Fakt ist jedoch, ob Booking, Expedia oder Trip.com, der Anteil des Direktbuchungsumsatzes ist gesunken, während der OTA-Umsatz gestiegen ist. Diese Verschiebung deutet auf eine zunehmende Abhängigkeit von OTAs hin, die in der Regel hohe Provisionssätze verlangen. Ein Hauptgrund für die wachsende Bedeutung der OTAs sind die jüngsten Änderungen an den Google-Suchergebnissen für Hotels, welche dazu geführt haben, dass die organischen Ergebnisse weiter nach unten gerutscht und dadurch weniger sichtbar sind. Ist somit bislang nicht an eine Unabhängigkeit von Booking.com & Co. zu denken?
Durch den Wegfall der Bestpreisklauseln werden faire Wettbewerbsbedingungen zwischen OTAs und den Direktbuchungskanälen der Hotels geschaffen. Dadurch können Hotels zumindest verstärkt auf Direktbuchungen setzen und damit ihre Abhängigkeit von Drittanbieter-Plattformen reduzieren und einen größeren Anteil ihrer Einnahmen direkt erzielen.
Jedoch benötigen Hotels dafür eine klare Strategie: Zunächst gilt es, alle relevanten Kennzahlen wie Website-Traffic, Buchungsumsatz, Vertriebsmix und Akquisitionskosten gründlich zu analysieren, um fundierte Entscheidungen für den besten Vertriebskanal treffen zu können. Investitionen in bezahlte Werbung, insbesondere für den Hotelnamen, sind wichtiger denn je, um die Sichtbarkeit bei Suchanfragen zu steigern und qualifizierte Besucher anzuziehen. Vor allem für kleinere Betriebe sind fachkundige Partner unverzichtbar, die wertvolle Einblicke liefern und bei der Optimierung von SEO- und Marketingstrategien unterstützen, um effektiv auf das dynamische Online-Wettbewerbsumfeld reagieren zu können.

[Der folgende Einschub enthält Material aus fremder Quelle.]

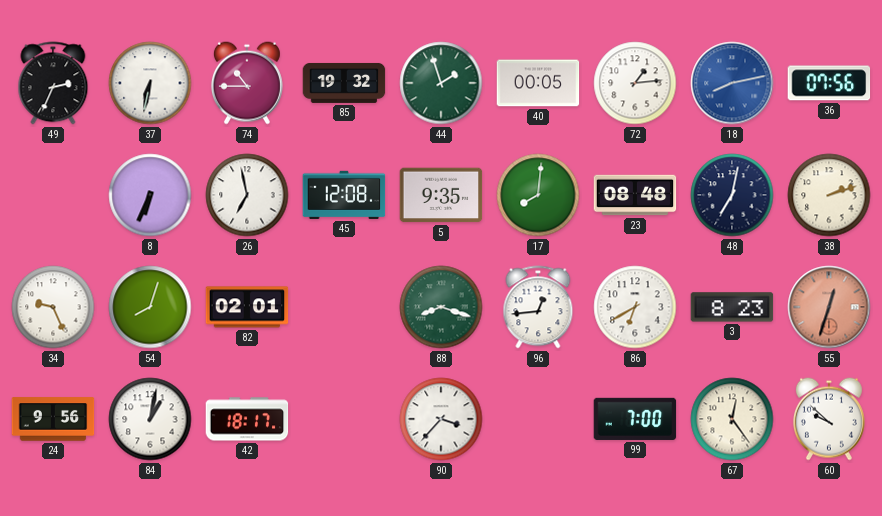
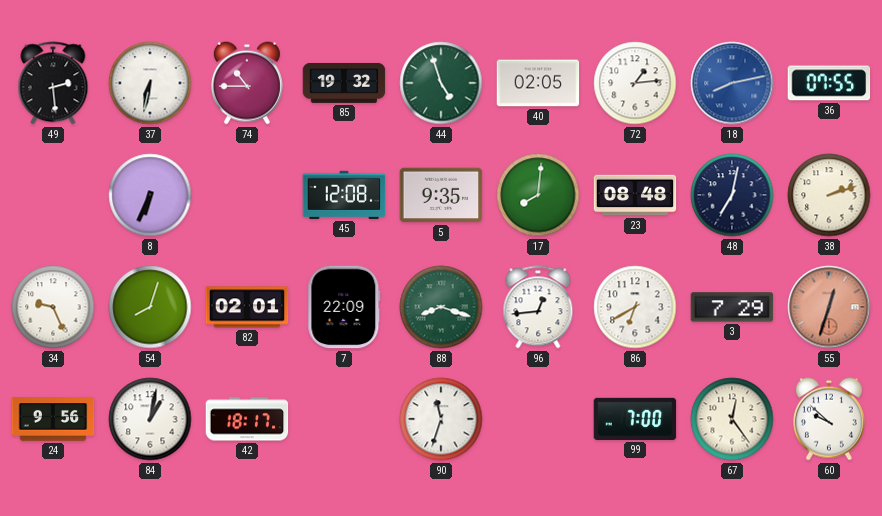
49: 2:34 -> 2:29
44: 1:57 -> 4:57
40: 00:05 -> 02:05
36: 07:56 -> 07:55
26: 6:58 -> none
7: none -> 22:09
3: 8:23 -> 7:29
90: 3:37 -> 11:33
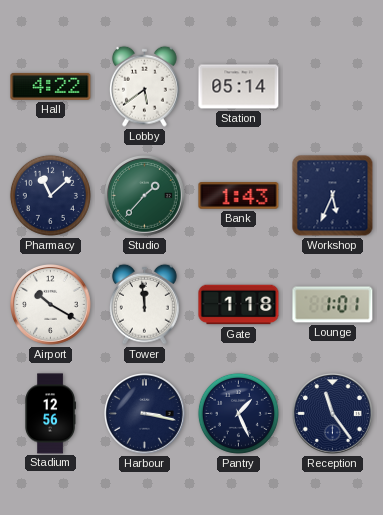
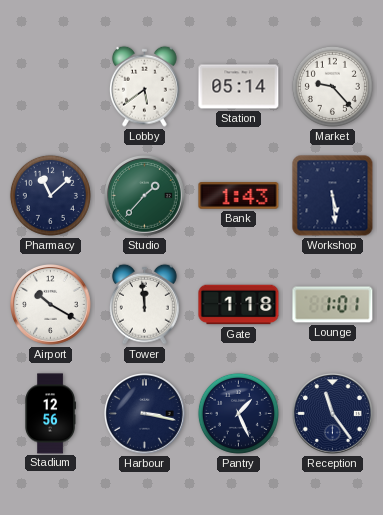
Hall: 4:22 -> none
Market: none -> 9:23
Workshop: 5:34 -> 5:29
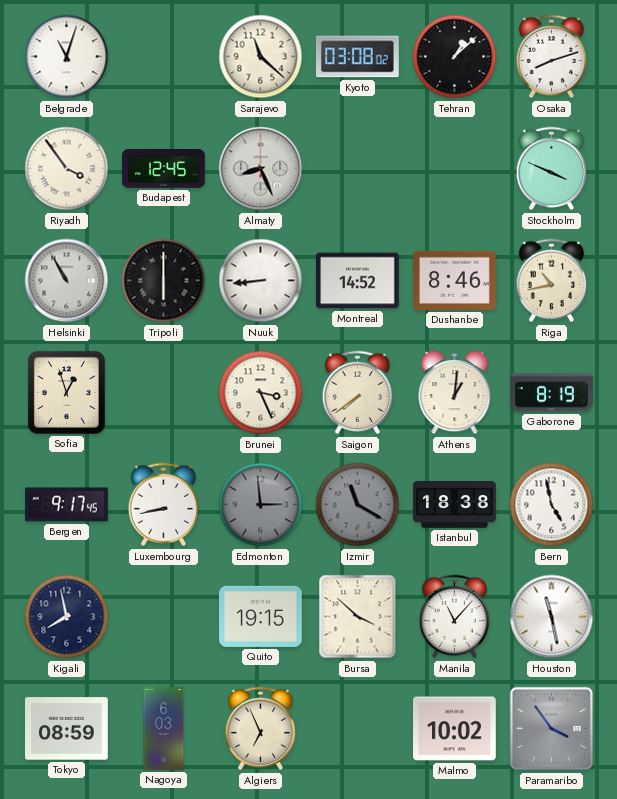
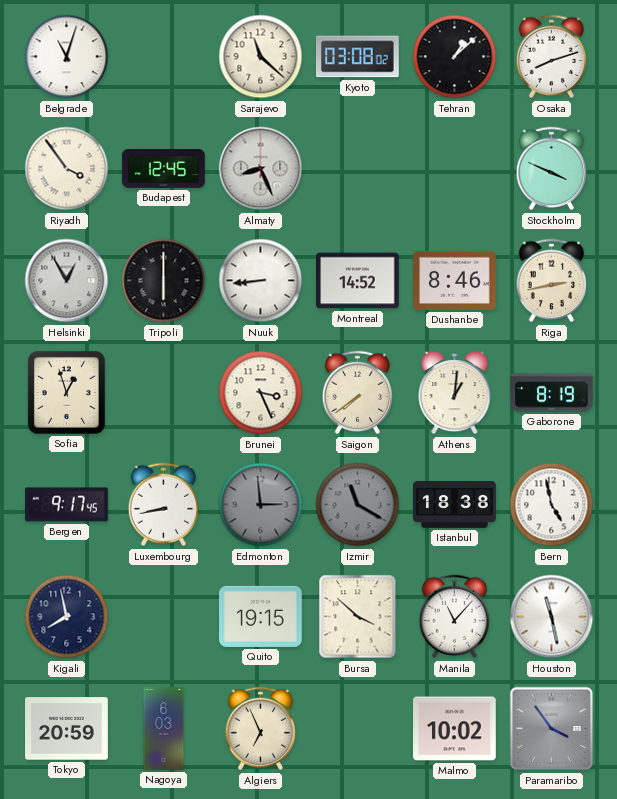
Helsinki: 10:55 -> 12:55
Riga: 10:43 -> 2:43
Tokyo: 08:59 -> 20:59
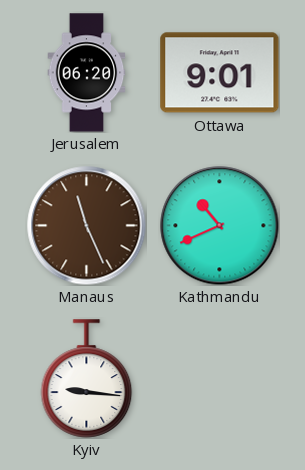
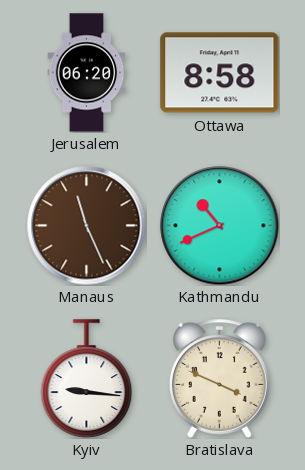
Ottawa: 9:01 -> 8:58
Bratislava: none -> 3:49
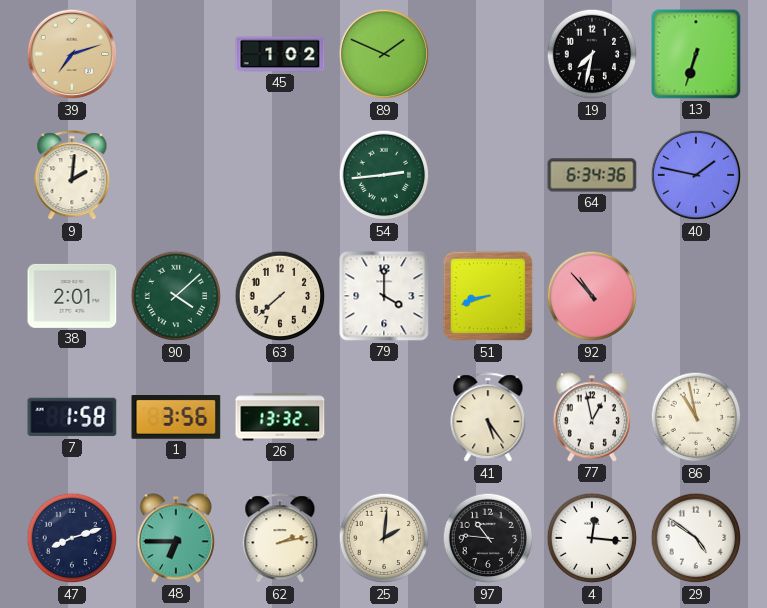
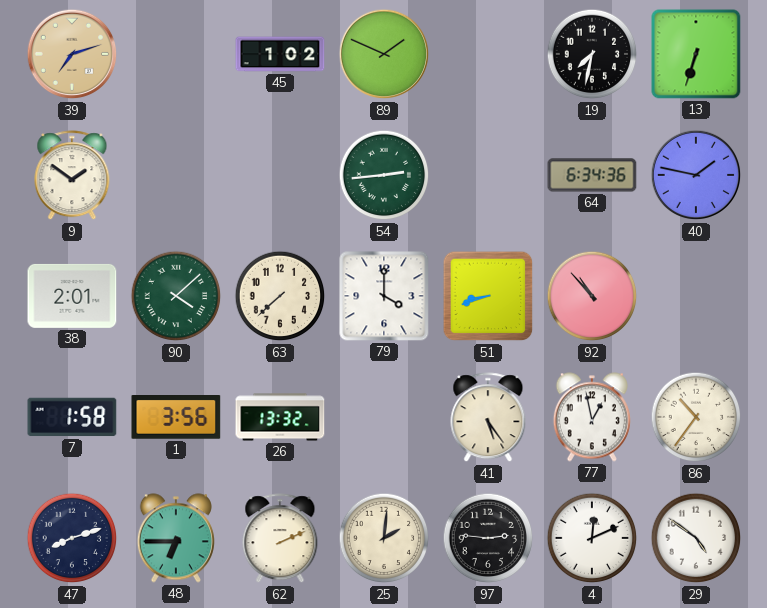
9: 2:01 -> 1:51
86: 10:58 -> 10:36
62: 2:13 -> 2:11
97: 10:46 -> 2:46
4: 12:16 -> 12:11
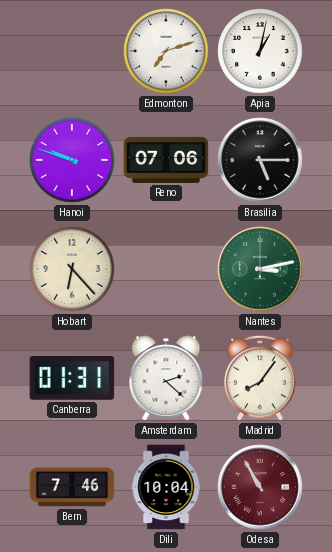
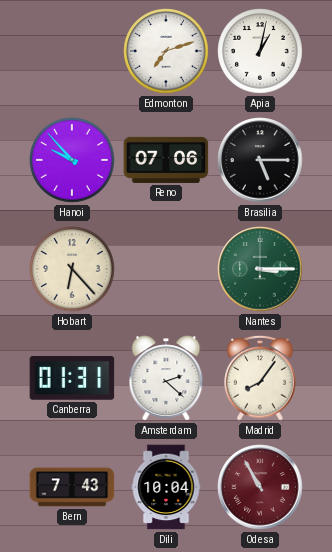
Hanoi: 9:48 -> 9:53
Nantes: 3:13 -> 3:15
Bern: 7:46 -> 7:43
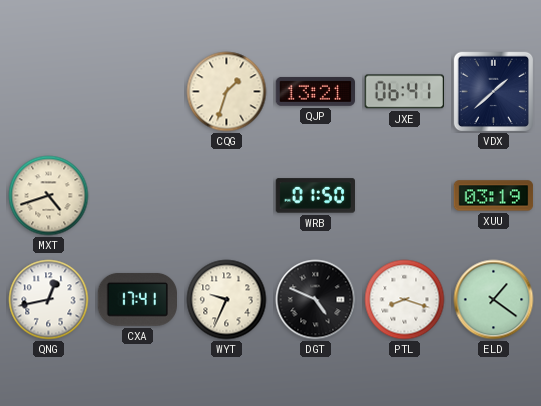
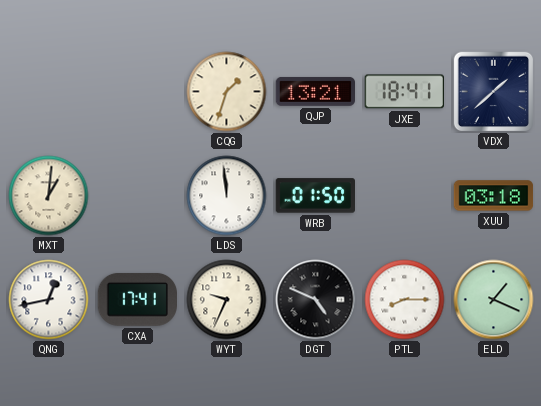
JXE: 06:41 -> 18:41
MXT: 4:42 -> 1:01
LDS: none -> 11:59
XUU: 03:19 -> 03:18
PTL: 8:18 -> 8:15
ELD: 1:21 -> 1:19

Abschließend lässt sich sagen, Booking.com bleibt weiterhin die wichtigste OTA, doch ein wachsender Wettbewerb und neue rechtliche Regelungen stärken die Position der Hotellerie. In einer zunehmend digitalen Welt sollten Hoteliers diese Chancen nutzen, um ihre Vertriebsstrategien gründlich zu analysieren und langfristig mehr Kontrolle über Preisgestaltung und Vertriebskanäle zurückzugewinnen. Das bedeutet nicht, Booking.com & Co. komplett den Rücken zu kehren. Gerade Privathotels, die nicht über das nötige Marketinggerüst für eine eigenständige internationale Positionierung verfügen, profitieren von der Reichweite einer OTA. Dennoch ist es entscheidend, die Abhängigkeit von einer einzigen Plattform zu vermeiden und die eigenen Vertriebskanäle flexibel auf die Geschäftsziele auszurichten.